That's too bad! Karl isn't admitting he's coming around - he's still in denial (with kitty on her back in his arms), "now, these are your kitties, you clean the litter box, you feed them....can you hand me the treats, Lexi's hungry?....you change their water...who's the sweetest kitten in the world....got that?" 8O


----------



## talullah (May 25, 2008)

So very sweet!!! I'm glad she's found a home with you!


----------



## Heidi n Q (Nov 22, 2006)

rabernet said:


> Heidi n Q said:
> 
> 
> > Is anyone else having trouble with Google? :evil:
> ...


Dastardly Google! Darn. And double-darn!


----------



## rabernet (Jun 4, 2008)

Heidi n Q said:


> rabernet said:
> 
> 
> > [quote="Heidi n Q":vl0m4924]Is anyone else having trouble with Google? :evil:
> ...


Dastardly Google! Darn. And double-darn![/quote:vl0m4924]

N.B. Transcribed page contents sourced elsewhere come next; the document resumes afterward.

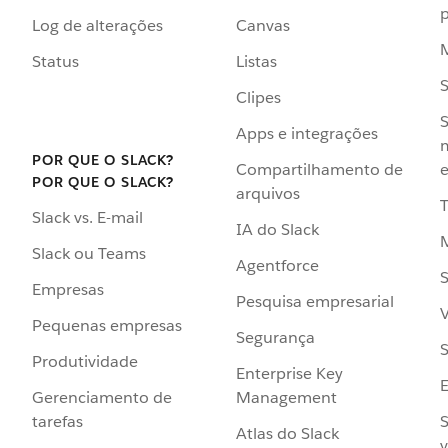
p
Log de alterações
Canvas
Status
Listas
Clipes
S
Apps e integrações
POR QUE O SLACK?
Compartilhamento de
e
POR QUE O SLACK?
arquivos
Slack vs. E-mail
IA do Slack
Slack ou Teams
Agentforce
S
Empresas
Pesquisa empresarial
V
Pequenas empresas
Segurança
S
Produtividade
Enterprise Key
Management
Gerenciamento de
S
tarefas
Atlas do Slack
v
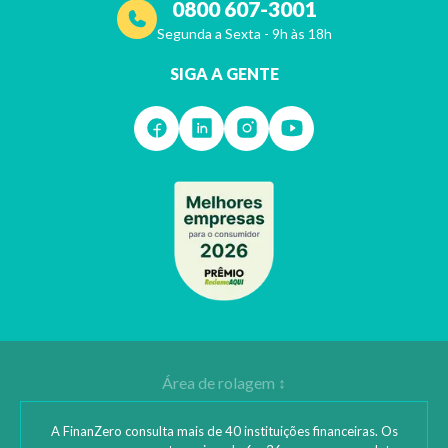
0800 607-3001
Segunda a Sexta - 9h às 18h
SIGA A GENTE
A FinanZero consulta mais de 40 instituições financeiras. Os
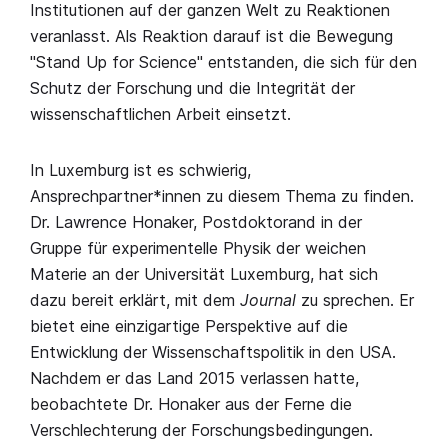
Institutionen auf der ganzen Welt zu Reaktionen
veranlasst. Als Reaktion darauf ist die Bewegung
"Stand Up for Science" entstanden, die sich für den
Schutz der Forschung und die Integrität der
wissenschaftlichen Arbeit einsetzt.
In Luxemburg ist es schwierig,
Ansprechpartner*innen zu diesem Thema zu finden.
Dr. Lawrence Honaker, Postdoktorand in der
Gruppe für experimentelle Physik der weichen
Materie an der Universität Luxemburg, hat sich
dazu bereit erklärt, mit dem
Journal
zu sprechen. Er
bietet eine einzigartige Perspektive auf die
Entwicklung der Wissenschaftspolitik in den USA.
Nachdem er das Land 2015 verlassen hatte,
beobachtete Dr. Honaker aus der Ferne die
Verschlechterung der Forschungsbedingungen.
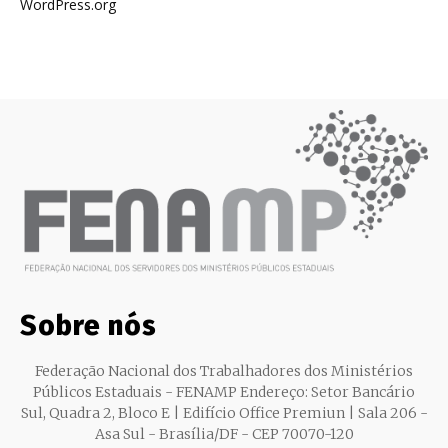
WordPress.org
Sobre nós
Federação Nacional dos Trabalhadores dos Ministérios
Públicos Estaduais - FENAMP Endereço: Setor Bancário
Sul, Quadra 2, Bloco E | Edifício Office Premiun | Sala 206 -
Asa Sul - Brasília/DF - CEP 70070-120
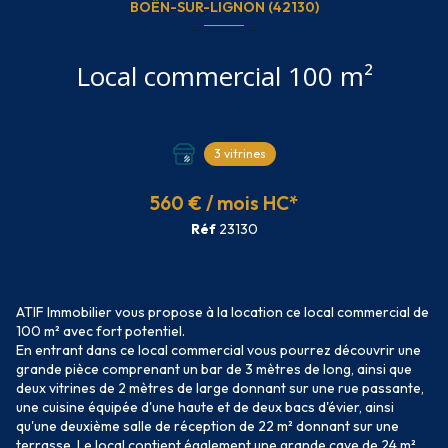
BOËN-SUR-LIGNON (42130)
Local commercial 100 m²
3 vitrines
560 € / mois HC*
Réf
23130
ATIF Immobilier vous propose à la location ce local commercial de
100 m² avec fort potentiel.
En entrant dans ce local commercial vous pourrez découvrir une
grande pièce comprenant un bar de 3 mètres de long, ainsi que
deux vitrines de 2 mètres de large donnant sur une rue passante,
une cuisine équipée d'une haute et de deux bacs d'évier, ainsi
qu'une deuxième salle de réception de 22 m² donnant sur une
terrasse. Le local contient également une grande cave de 24 m².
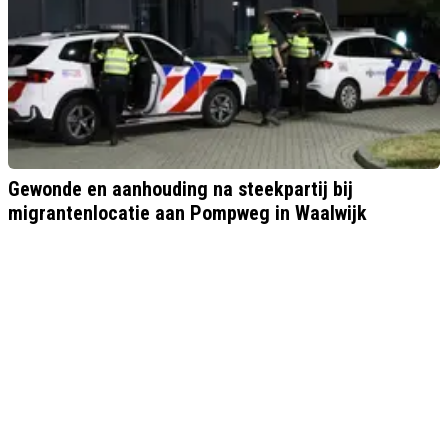
Gewonde en aanhouding na steekpartij bij
migrantenlocatie aan Pompweg in Waalwijk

Bless your heart! I hear Garmin works pretty well! (ducks)......


----------



## Heidi n Q (Nov 22, 2006)

Hey, don't duck! I've perked up...what is Garmin?  *rubs hands gleefully as I realize I could still get me a cute little calico*


----------



## rabernet (Jun 4, 2008)

Heidi n Q said:


> Hey, don't duck! I've perked up...what is Garmin?  *rubs hands gleefully as I realize I could still get me a cute little calico*


You know - one of those GPS systems that tells you turn by turn how to get somewhere - remember - I live in Valdosta! 8)


----------



## Heidi n Q (Nov 22, 2006)

I've driven past Valdosta! I know how to get there! Woot, gonna have a calico kitten soon! Woot!


----------



## OsnobunnieO (Jun 28, 2004)

she's so beautiful! can we have some more pictures please?


----------



## rabernet (Jun 4, 2008)

Jessie,

Once I vacuum and the floor is cleaner, I'll get more pictures of her up soon! I'm taking tons of pictures since she's only going to be this little for a short time. 

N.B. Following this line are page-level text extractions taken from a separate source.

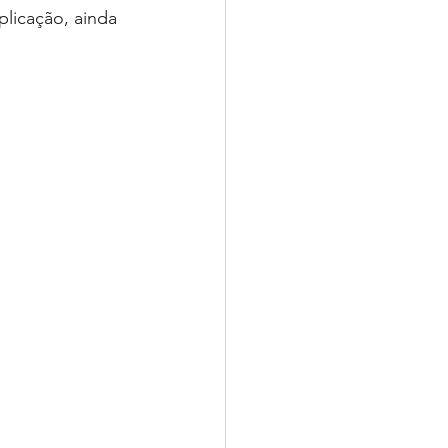
plicação, ainda 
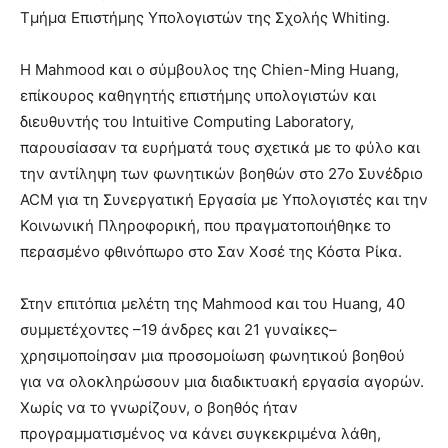
Τμήμα Επιστήμης Υπολογιστών της Σχολής Whiting.
Η Mahmood και ο σύμβουλος της Chien-Ming Huang,
επίκουρος καθηγητής επιστήμης υπολογιστών και
διευθυντής του Intuitive Computing Laboratory,
παρουσίασαν τα ευρήματά τους σχετικά με το φύλο και
την αντίληψη των φωνητικών βοηθών στο 27ο Συνέδριο
ACM για τη Συνεργατική Εργασία με Υπολογιστές και την
Κοινωνική Πληροφορική, που πραγματοποιήθηκε το
περασμένο φθινόπωρο στο Σαν Χοσέ της Κόστα Ρίκα.
Στην επιτόπια μελέτη της Mahmood και του Huang, 40
συμμετέχοντες –19 άνδρες και 21 γυναίκες–
χρησιμοποίησαν μια προσομοίωση φωνητικού βοηθού
για να ολοκληρώσουν μια διαδικτυακή εργασία αγορών.
Χωρίς να το γνωρίζουν, ο βοηθός ήταν
προγραμματισμένος να κάνει συγκεκριμένα λάθη,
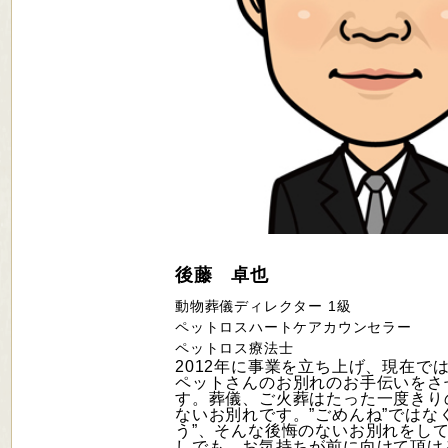
後藤 卓也
動物葬儀ディレクター 1級
ペットロスハートケアカウンセラー
ペットロス療法士
2012年に事業を立ち上げ、現在では
ペットさんのお別れのお手伝いをさ
す。葬儀、ご火葬はたった一度きり
ないお別れです。”ごめんね”ではな
う”、そんな後悔のないお別れをし
しでも、お気持ちが前に向けて頂け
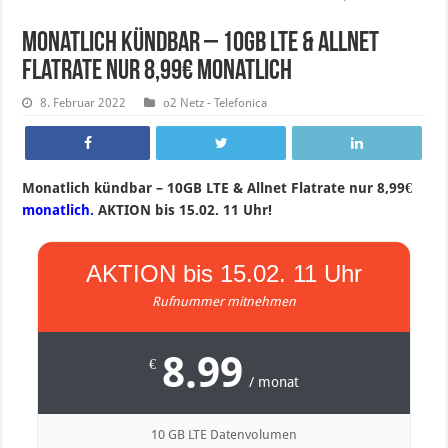
Monatlich kündbar – 10GB LTE & Allnet
Flatrate nur 8,99€ monatlich
8. Februar 2022
o2 Netz - Telefonica
Monatlich kündbar – 10GB LTE & Allnet Flatrate nur 8,99€
monatlich.
AKTION bis 15.02. 11 Uhr!
AKTION bis 15.02. 11 Uhr
Rufnummer mitnehmen
8.99
€
/ monat
10 GB LTE Datenvolumen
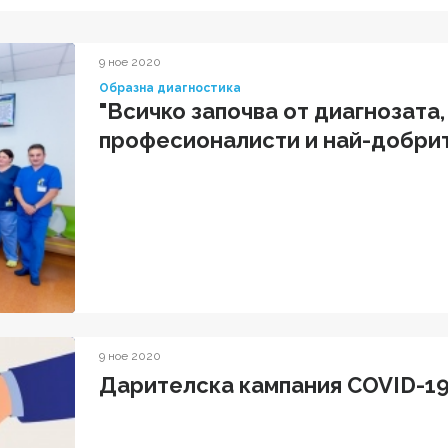
9 ное 2020
Образна диагностика
"Всичко започва от диагнозата,
професионалисти и най-добрит
9 ное 2020
Дарителска кампания COVID-1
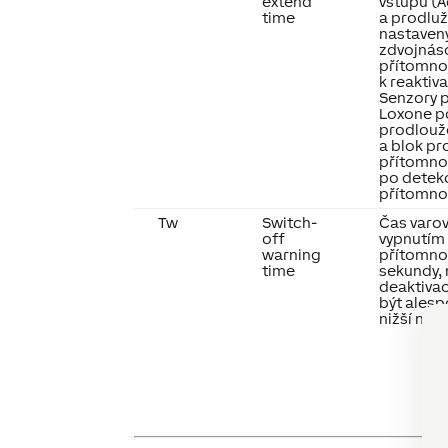
extend
vstupu (A
time
a prodluž
nastavený
zdvojnáso
přítomno
k reaktiv
Senzory 
Loxone po
prodlouže
a blok pr
přítomno
po detek
přítomnos
Tw
Switch-
Čas varo
off
vypnutím
warning
přítomnos
time
sekundy,
deaktiva
být alesp
nižší než 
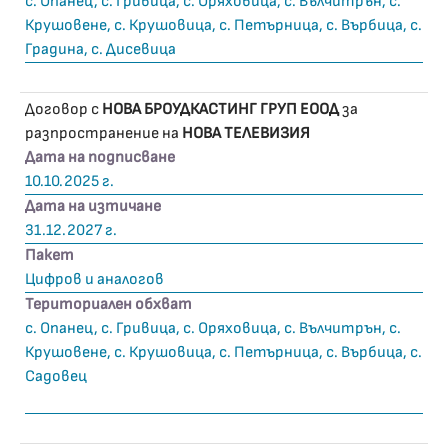
с. Опанец, с. Гривица, с. Оряховица, с. Вълчитрън, с.
Крушовене, с. Крушовица, с. Петърница, с. Върбица, с.
Градина, с. Дисевица
Договор с
НОВА БРОУДКАСТИНГ ГРУП ЕООД
за
разпространение на
НОВА ТЕЛЕВИЗИЯ
Дата на подписване
10.10.2025 г.
Дата на изтичане
31.12.2027 г.
Пакет
Цифров и аналогов
Териториален обхват
с. Опанец, с. Гривица, с. Оряховица, с. Вълчитрън, с.
Крушовене, с. Крушовица, с. Петърница, с. Върбица, с.
Садовец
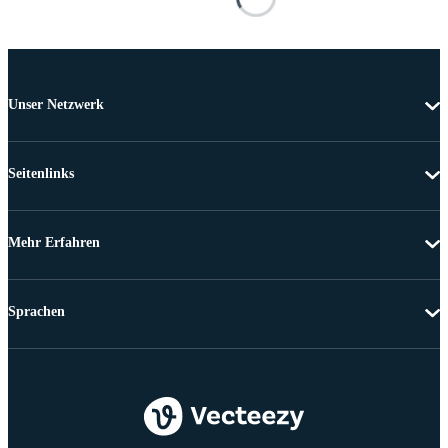
Unser Netzwerk
Seitenlinks
Mehr Erfahren
Sprachen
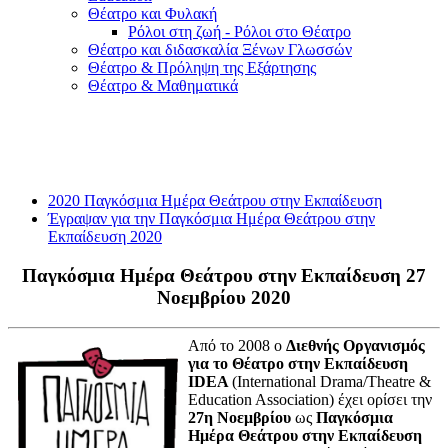
Θέατρο και Φυλακή
Ρόλοι στη ζωή - Ρόλοι στο Θέατρο
Θέατρο και διδασκαλία Ξένων Γλωσσών
Θέατρο & Πρόληψη της Εξάρτησης
Θέατρο & Μαθηματικά
2020 Παγκόσμια Ημέρα Θεάτρου στην Εκπαίδευση
Έγραψαν για την Παγκόσμια Ημέρα Θεάτρου στην
Εκπαίδευση 2020
Παγκόσμια Ημέρα Θεάτρου στην Εκπαίδευση
27
Νοεμβρίου 2020
Από το 2008 ο
Διεθνής Οργανισμός
για το Θέατρο στην Εκπαίδευση
IDEA
(International Drama/Theatre &
Education Association) έχει ορίσει την
27η Νοεμβρίου
ως
Παγκόσμια
Ημέρα Θεάτρου στην Εκπαίδευση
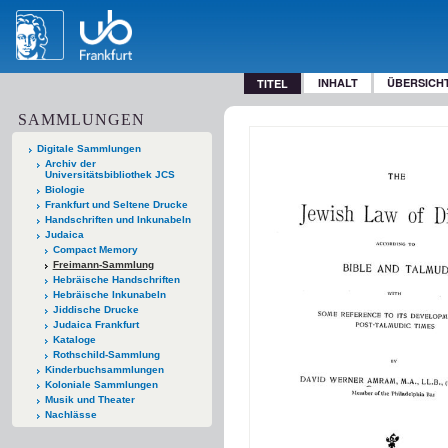
INHALT
ÜBERSICH
TITEL
SAMMLUNGEN
Digitale Sammlungen
Archiv der
Universitätsbibliothek JCS
Biologie
Frankfurt und Seltene Drucke
Handschriften und Inkunabeln
Judaica
Compact Memory
Freimann-Sammlung
Hebräische Handschriften
Hebräische Inkunabeln
Jiddische Drucke
Judaica Frankfurt
Kataloge
Rothschild-Sammlung
Kinderbuchsammlungen
Koloniale Sammlungen
Musik und Theater
Nachlässe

You can't get mad at her for anything, because she looks at you when she gets into mischief and goes "what?? I'm cuuuuuuuute!!!!!!!"


----------



## rabernet (Jun 4, 2008)

Heidi n Q said:


> I've driven past Valdosta! I know how to get there! Woot, gonna have a calico kitten soon! Woot!

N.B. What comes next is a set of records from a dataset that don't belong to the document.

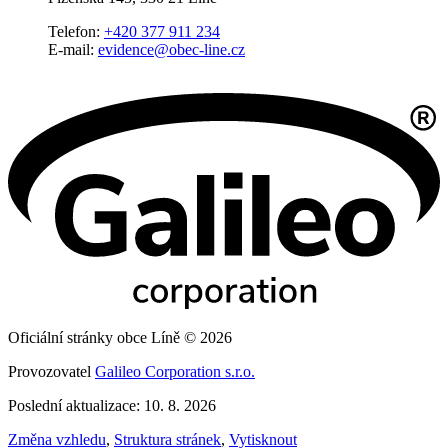
Telefon:
+420 377 911 234
E-mail:
evidence@obec-line.cz
Oficiální stránky obce Líně © 2026
Provozovatel
Galileo Corporation s.r.o.
Poslední aktualizace: 10. 8. 2026
Změna vzhledu
,
Struktura stránek
,
Vytisknout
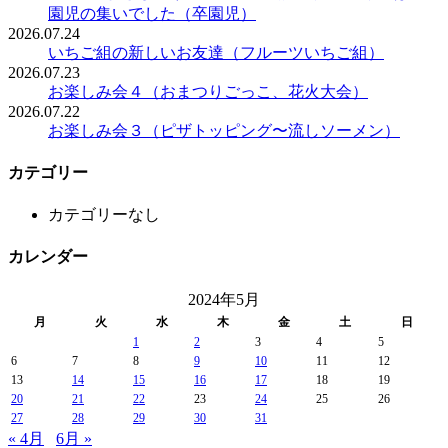
園児の集いでした（卒園児）
2026.07.24
いちご組の新しいお友達（フルーツいちご組）
2026.07.23
お楽しみ会４（おまつりごっこ、花火大会）
2026.07.22
お楽しみ会３（ピザトッピング〜流しソーメン）
カテゴリー
カテゴリーなし
カレンダー
2024年5月
月
火
水
木
金
土
日
1
2
3
4
5
6
7
8
9
10
11
12
13
14
15
16
17
18
19
20
21
22
23
24
25
26
27
28
29
30
31
« 4月
6月 »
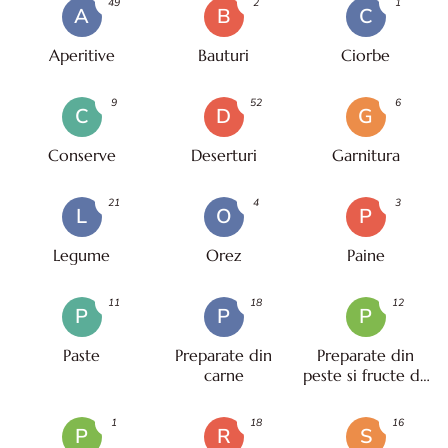
49
2
1
A
B
C
Aperitive
Bauturi
Ciorbe
9
52
6
C
D
G
Conserve
Deserturi
Garnitura
21
4
3
L
O
P
Legume
Orez
Paine
11
18
12
P
P
P
Paste
Preparate din
Preparate din
carne
peste si fructe de
mare
1
18
16
P
R
S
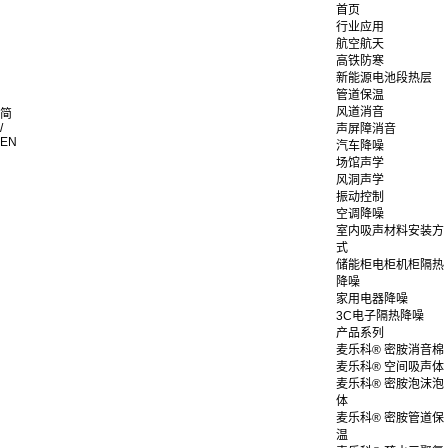
首页
行业应用
航空航天
高铁防寒
新能源电池段热层
管道保温
风道消音
简
/
声屏障消音
EN
汽车降噪
场馆声学
风洞声学
振动控制
空调降噪
室内吸声材料安装方
式
储能柜电柜机柜隔热
降噪
家用电器降噪
3C电子隔热降噪
产品系列
麦乐科® 密胺消音棉
麦乐科® 空间吸声体
麦乐科® 密胺泡沫泡
体
麦乐科® 密胺管道保
温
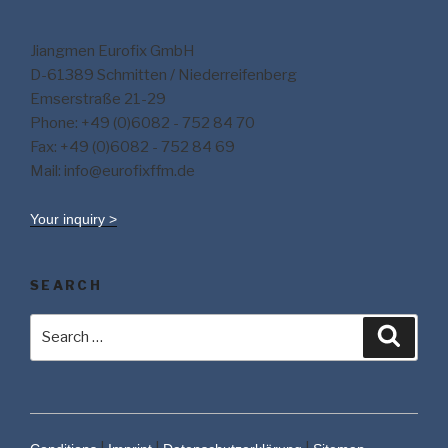
Jiangmen Eurofix GmbH
D-61389 Schmitten / Niederreifenberg
Emserstraße 21-29
Phone: +49 (0)6082 - 752 84 70
Fax: +49 (0)6082 - 752 84 69
Mail: info@eurofixffm.de
Your inquiry >
SEARCH
Search
Searc
for:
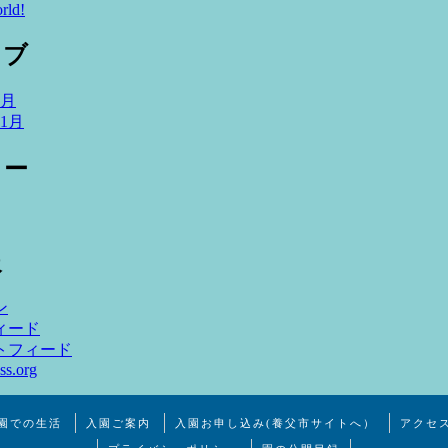
rld!
イブ
4月
11月
リー
報
ン
ィード
トフィード
ss.org
園での生活
入園ご案内
入園お申し込み(養父市サイトへ）
アクセ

:nods: We'll be waiting for you down here in southern GA! :twisted:


----------



## Smirkitty (Apr 19, 2008)

Heidi n Q said:


> I've driven past Valdosta! I know how to get there! Woot, gonna have a calico kitten soon! Woot!


Everyone has driven past Valdosta if they've ever driven to Florida, better hurry Heidi, someone might beat you there!


(Edited to actually make sense)


----------



## Jeanie (Jun 18, 2003)

What a precious little sweetie she is!


----------



## Heidi n Q (Nov 22, 2006)

Sorry, no time to reply, I'm prepping the car for a road trip to Valdosta!


----------



## talullah (May 25, 2008)

My husband and I used to teach in GA. Rome and ROCKMART of all places!! LOL!!

We love Georgia.


----------



## cat1963 (Mar 9, 2005)

You had better hurry up and get there Heidi, if not, I will get there before you, and you won't stand a chance of getting Lexie then. :twisted: 

I always did want to visit Georgia USA. 
It seems like a beautiful state, and the people appear to be hospitable enough.  

I wonder how long it is going to take me to get there? I do have to be home in time to help hubby with his shower and such. Hmmmmmmmmmmm.


----------



## rabernet (Jun 4, 2008)

Did I say Valdosta? Silly me! Had a brain cramp for a minute - I meant Dalton (slaps forehead)!


----------



## My3babies (Sep 27, 2007)

OMG! She is adorable! I am so glad that you SO is falling for her...even if he won't admit to it. How does Sammy (I couldn't remember if you kept the name) feel about the new addition?


----------



## rabernet (Jun 4, 2008)

Yes, we kept the name Sammy. He's actually doing great with her. He was fostered with other cats before I adopted him, so he took her in stride. He plays with her a lot and he's getting a lot of special loving from me as well.


----------



## Claiken (Dec 18, 2007)

awwwwwwwwwwwww!!!!!!!!!!!! can i have her? :lol:


----------



## Smirkitty (Apr 19, 2008)

rabernet said:


> Did I say Valdosta? Silly me! Had a brain cramp for a minute - I meant Dalton (slaps forehead)!


HA!!! I know where that is, too!


----------



## Heidi n Q (Nov 22, 2006)

Shoot! I DON'T know where Dalton is! Better Google again...


----------



## rabernet (Jun 4, 2008)

Garsh Heidi, where were you? We even set a plate for you and all! :lol:


----------



## Heidi n Q (Nov 22, 2006)

Whaaaa?! You mean I missed _DINNER_, too???!!! :evil: 

Okay.
Car packed and gassed up? Check.
Picture of most beautiful calico kitten? Check.
Google map to Dalton, GA? Check.

I'm leaving early in the morning. I like French Toast with syrup and a glass of milk.


----------



## rabernet (Jun 4, 2008)

Dang girl! Didn't I tell you? We moved to Savannah this past weekend (snickers)......


----------



## Heidi n Q (Nov 22, 2006)

Well, I didn't wake up in time to leave early, and luckily I saw this post! I would love to see Savannah! Isn't Savannah where they filmed the movie _In the Garden of Good and Evil_? Or that was where the book was set? I'll ask Hubby if he'd like to go with me, I'm sure he'd like to see Savannah, too.


----------